# DATASET RECORDS
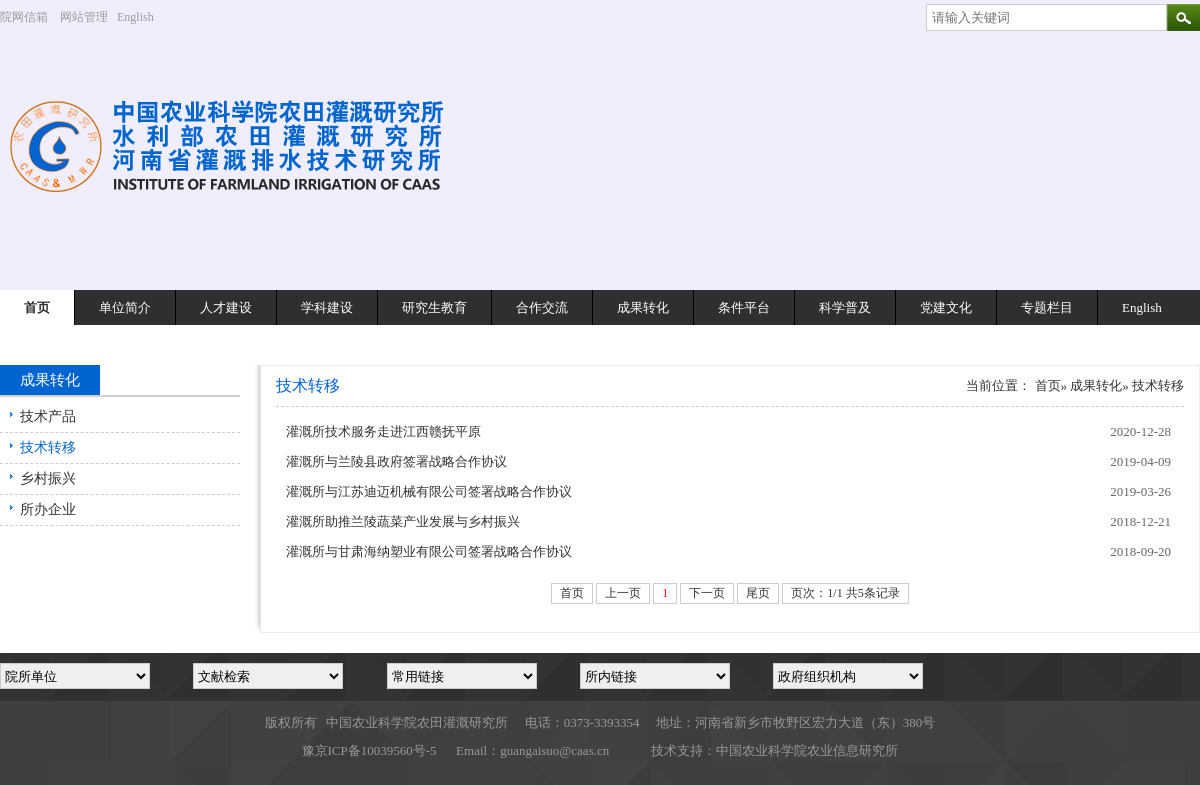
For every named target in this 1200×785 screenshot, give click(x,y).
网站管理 (84, 17)
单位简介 (125, 307)
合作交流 (542, 307)
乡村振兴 (48, 478)
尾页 (758, 593)
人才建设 (226, 307)
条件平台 (744, 307)
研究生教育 (434, 307)
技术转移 (48, 447)
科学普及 (845, 307)
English (143, 17)
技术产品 (48, 416)
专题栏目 (1047, 307)
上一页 (623, 593)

# TASK ITEM
Everything in the listing except the pictures must come back exactly as written.

# EXERCISE SOLUTION
For every named target in this 1200×785 screenshot, give click(x,y).
网站管理 (84, 17)
单位简介 (125, 307)
合作交流 (542, 307)
乡村振兴 (48, 478)
尾页 (758, 593)
人才建设 (226, 307)
条件平台 (744, 307)
研究生教育 (434, 307)
技术转移 (48, 447)
科学普及 (845, 307)
English (143, 17)
技术产品 (48, 416)
专题栏目 (1047, 307)
上一页 (623, 593)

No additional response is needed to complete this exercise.